La photographie sous-marine, bien plus qu'une simple technique de capture d'images, se révèle être un art à part entière. Elle offre un moyen incomparable de faire découvrir au plus grand nombre les beautés insoupçonnées de nos eaux douces et salées, ouvrant une fenêtre sur des mondes souvent inaccessibles. Les photographes sous-marins sont de véritables artistes, composant des chefs-d’œuvre où la lumière joue un rôle primordial, sculptant les formes et révélant les couleurs. Leurs terrains de jeux sont aussi variés qu'impressionnants : épaves mystérieuses, cénotes aux eaux cristallines, récifs coralliens foisonnants de vie, abysses profonds, étendues de glace immaculées, ou encore des eaux aux teintes vertes émeraude. Au cours de leurs immersions, des compagnons de plongée extraordinaires se présentent à eux : baleines majestueuses, requins puissants, mérous emblématiques, murènes discrètes, limules ancestrales, hippocampes gracieux et nudibranches aux couleurs éclatantes, autant de sujets qui enrichissent la toile de l'océan.
Un Art Exigeant : Maîtrise Technique et Sensibilité Artistique
La photographie sous-marine est une discipline exigeante qui demande une parfaite maîtrise des techniques de plongée, de la lumière et du cadrage. Sous l’eau, les conditions environnementales transforment radicalement les paramètres habituels de la photographie : la lumière se comporte différemment, les couleurs s’estompent rapidement à mesure que l'on descend en profondeur et les mouvements des sujets sont souvent plus lents, ce qui rend la prise de vue particulièrement complexe. Pour pallier ces défis, les photographes doivent souvent utiliser des éclairages artificiels, tels que des flashs ou des éclairages vidéo, et adapter constamment leurs réglages pour capturer toute la richesse et la vibrance des fonds marins. Ce défi technique constant en fait un art à part entière, nécessitant à la fois une patience inépuisable et une expertise technique affûtée.

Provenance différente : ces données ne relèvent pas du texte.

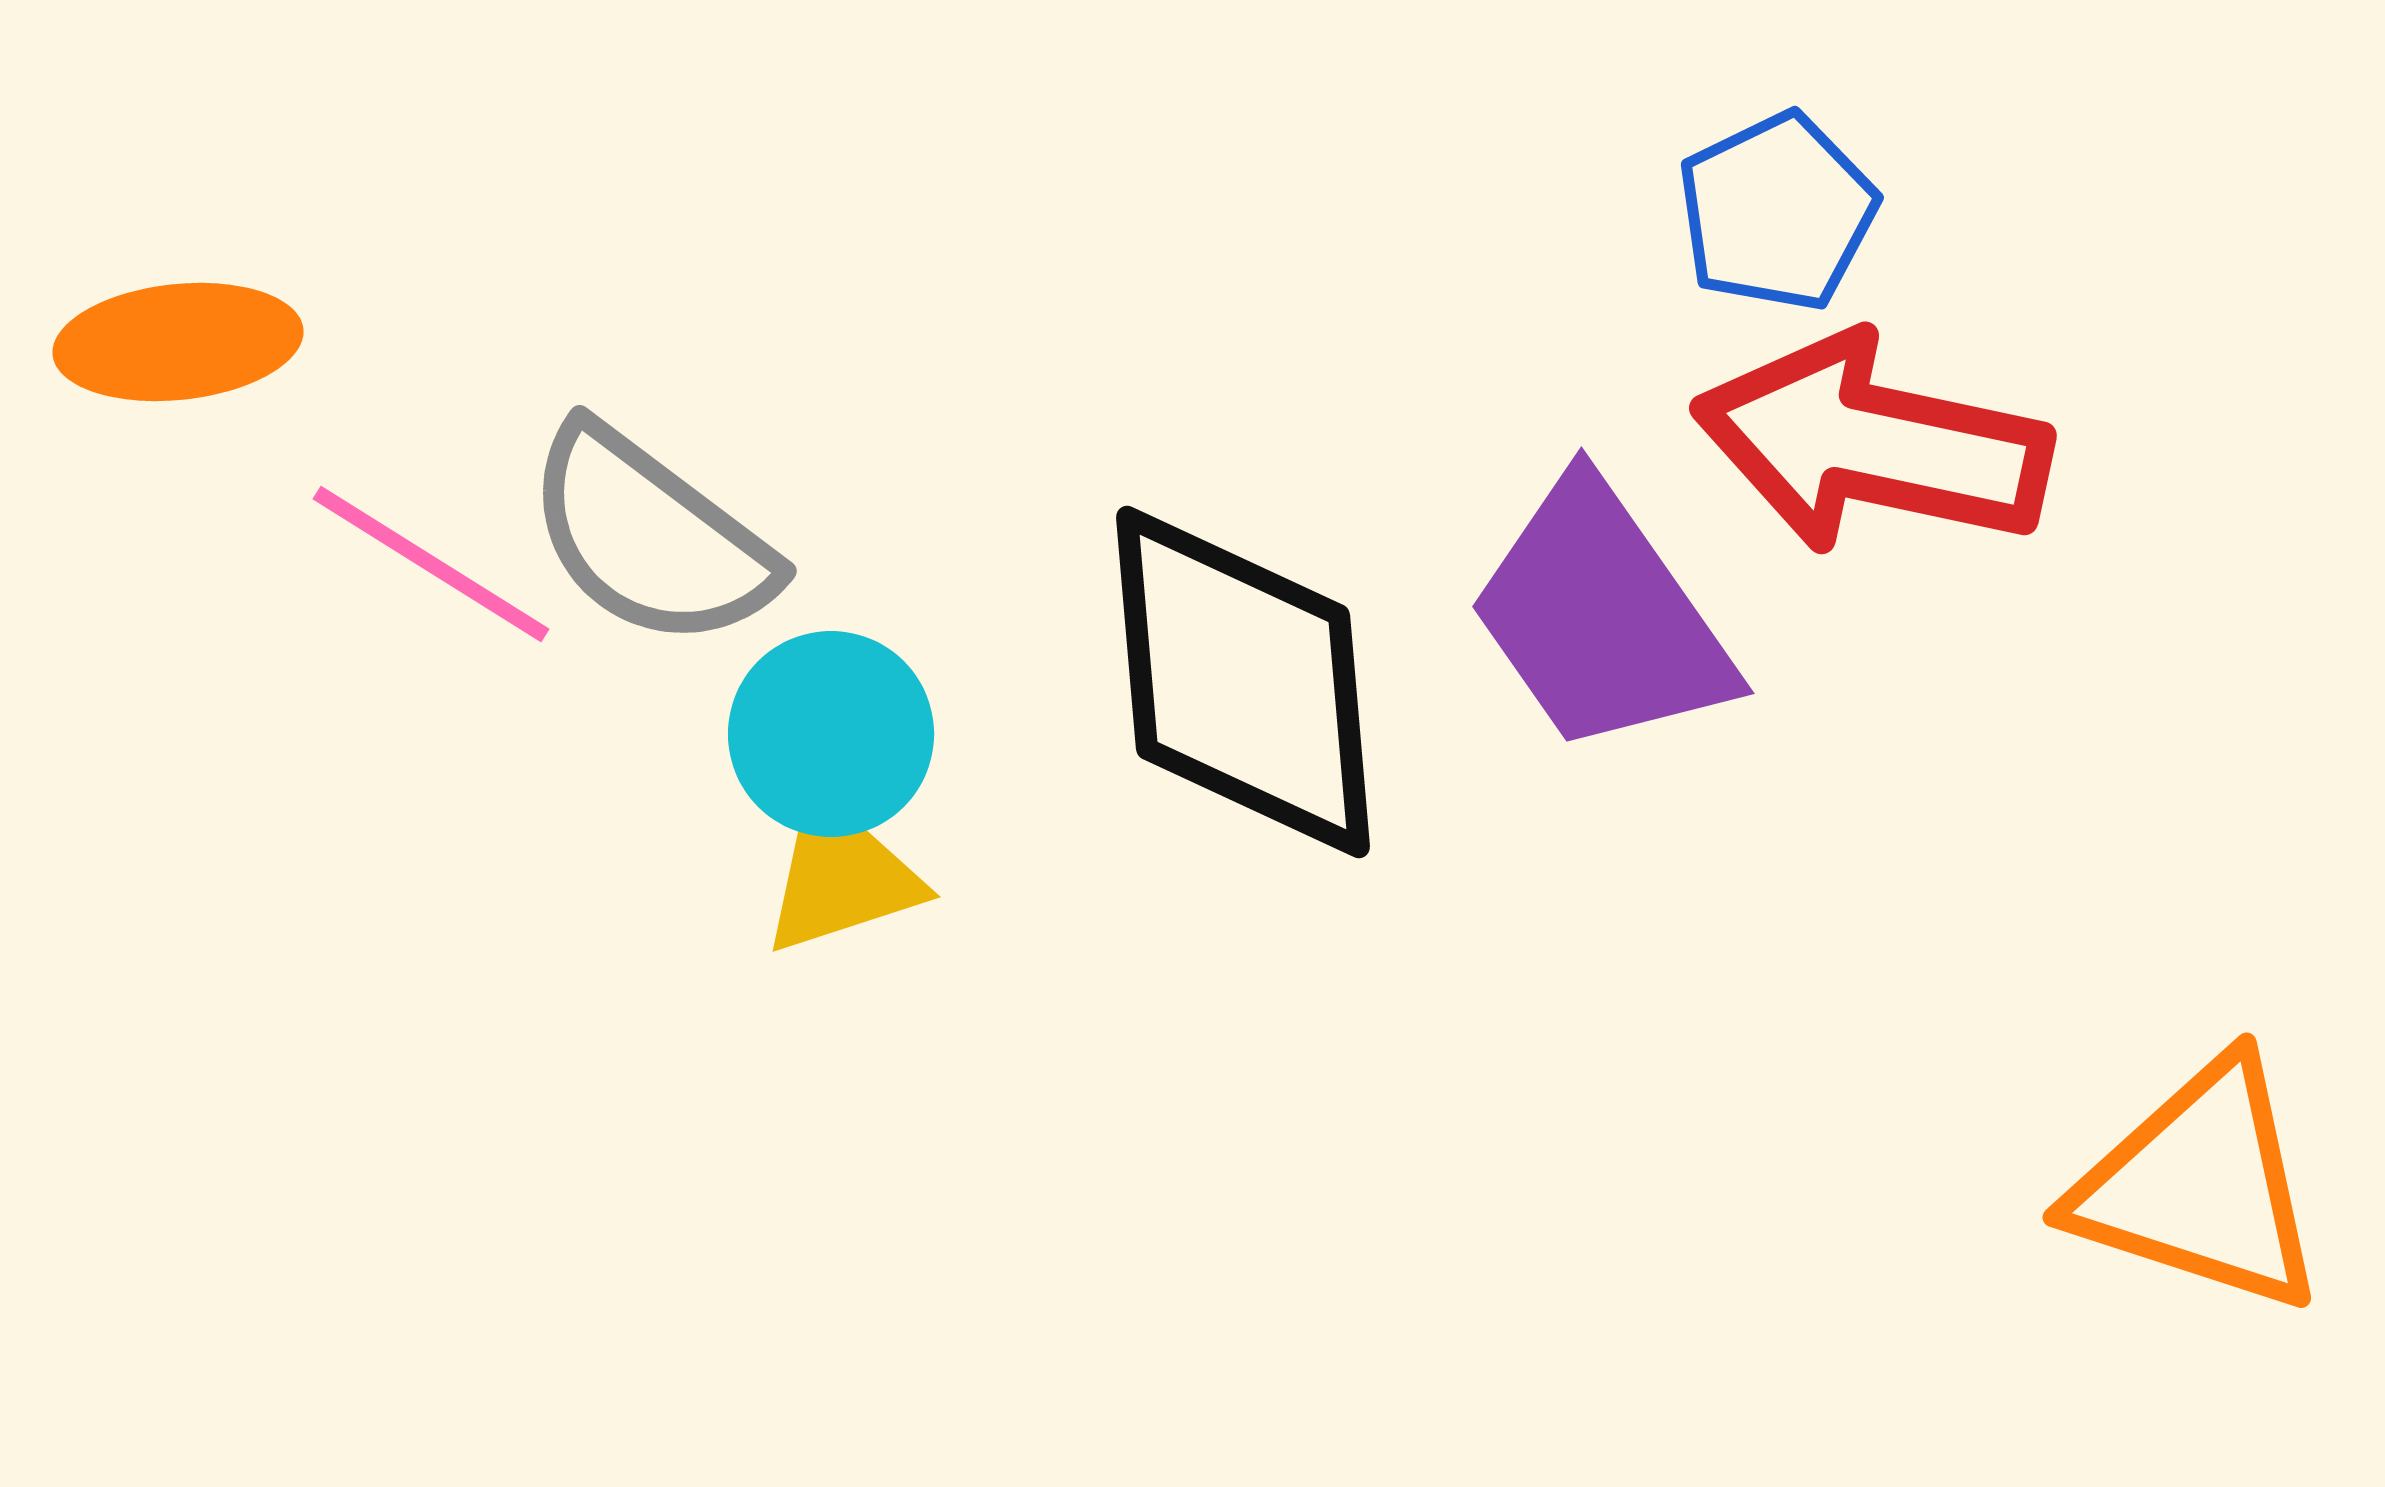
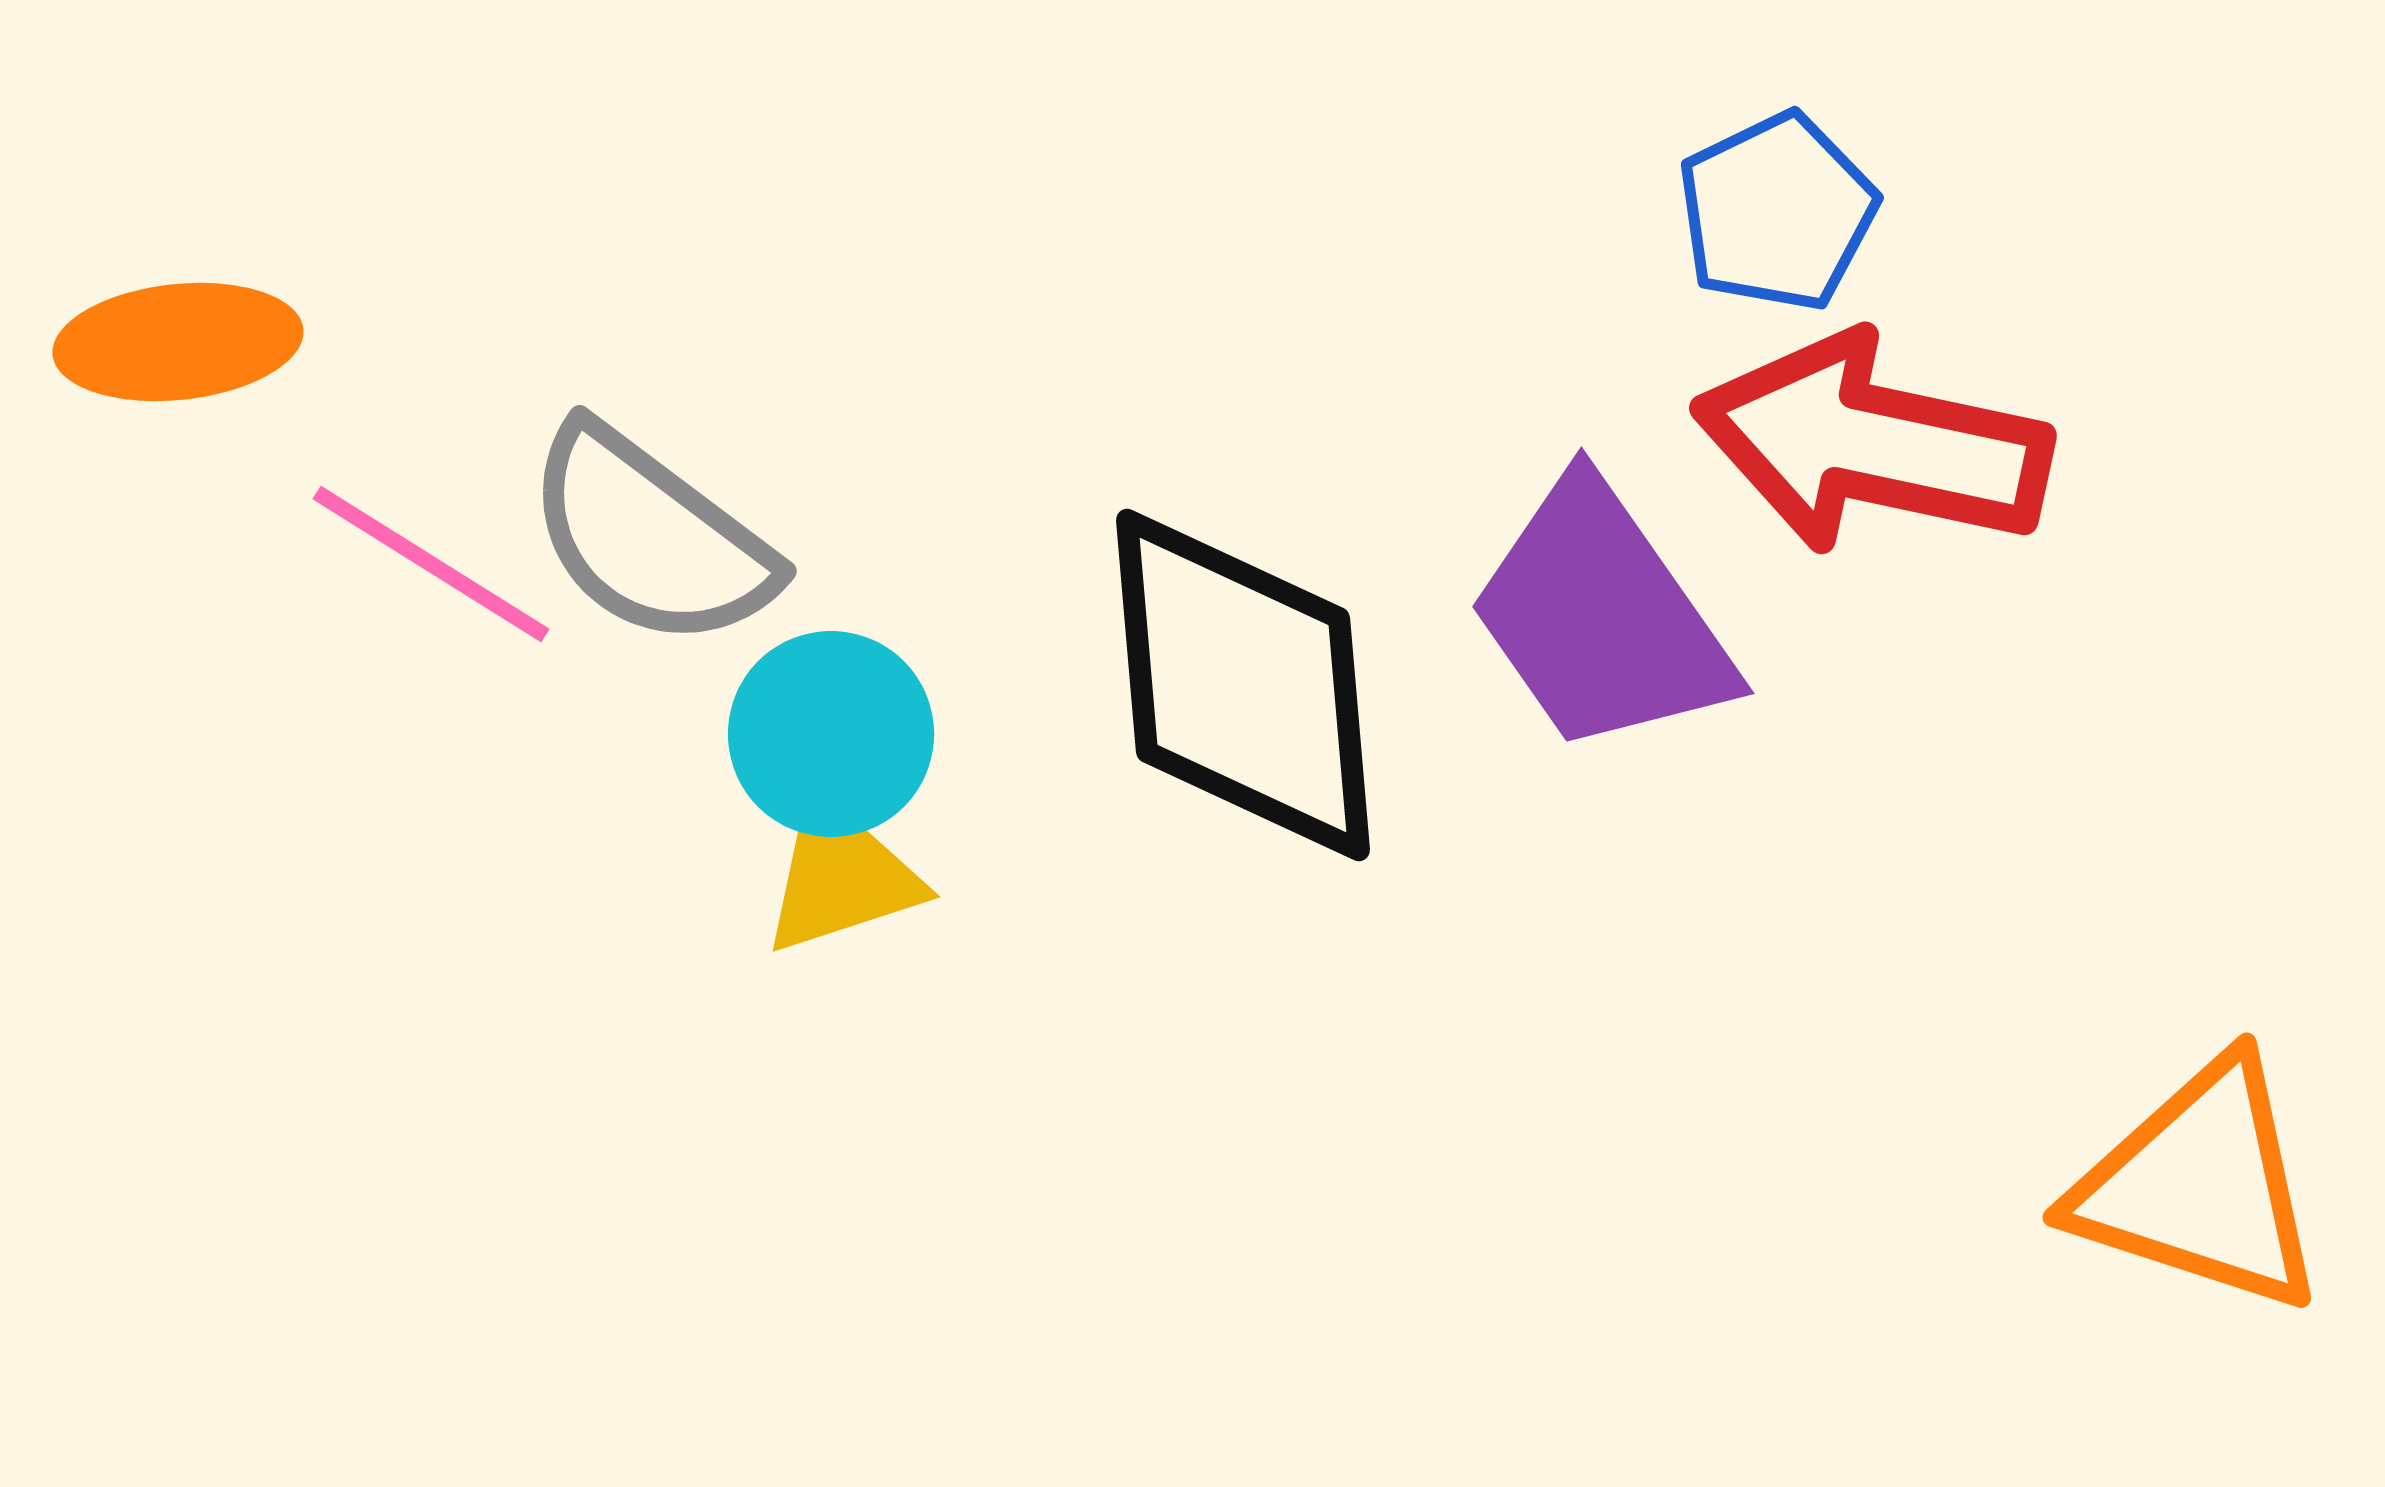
black diamond: moved 3 px down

En tant que photographe professionnel depuis plusieurs décennies, j'ai acquis l'art de capturer des images percutantes et significatives. Pourtant, en scrutant les photos partagées sur les réseaux sociaux, dans certains magazines, ou lors de festivals et d'expositions, je constate la présence de photos captivantes, chargées d'émotions et suscitant un vif intérêt. Cependant, je reconnais que ces œuvres originales sont relativement rares. Sur le plan technique, ces photos répondent aux critères stricts des festivals et des expositions, mais elles manquent parfois d'âme. On peut alors se demander : est-il vraiment nécessaire de recréer des images déjà existantes ? Devons-nous continuer à présenter des œuvres déjà vues et revues ? Est-ce nécessaire de créer des photos qui ont déjà été réalisées ? Cette déception peut décourager les photographes, les privant de leur passion. Pourtant, il existe la possibilité de créer des photos originales, porteuses de sens et suscitant un réel intérêt. Car, en photographie, tout a déjà été exploré, mais tout reste à inventer. Chaque photographe est unique, avec sa personnalité, son style, sa vision. C'est dans cet esprit que j'ai décidé de partager mes connaissances avec d'autres passionnés. Si vous souhaitez révéler votre identité, votre personnalité, votre style et renouer avec la nature, je vous invite à me rejoindre lors d'un stage photo ou à explorer mon blog dédié à l'approche photographique. J'y dévoile des méthodes pour créer des images authentiques, à votre image, qui vous rendront reconnaissable. Je suis Amar Guillen, et depuis plus de 15 ans, j'anime des stages photo pour partager mes secrets permettant de créer des images intrigantes, percutantes et porteuses de sens.
Nicolas Floc'h et les Paysages Immergés de Bretagne : Une Vision en Noir et Blanc
Le littoral breton, avec ses eaux riches et ses paysages sous-marins variés, a été le théâtre d'un projet photographique d'une envergure remarquable mené par Nicolas Floc'h. Entre 2015 et 2021, Nicolas Floc’h a sillonné les côtes bretonnes, s'étendant de Saint-Nazaire à Saint-Malo, plongeant soixante-dix fois entre 2 et 50 mètres de profondeur pour saisir avec son grand-angle des paysages sous-marins d’une infinie beauté. De ce projet est née une exposition baptisée Initium Maris, paysages immergés, qui a été proposée au Centre d'art Gwinzegal à Guingamp, ouverte du mercredi au dimanche, de 14h à 18h30, avec une entrée libre, sauf les jours fériés.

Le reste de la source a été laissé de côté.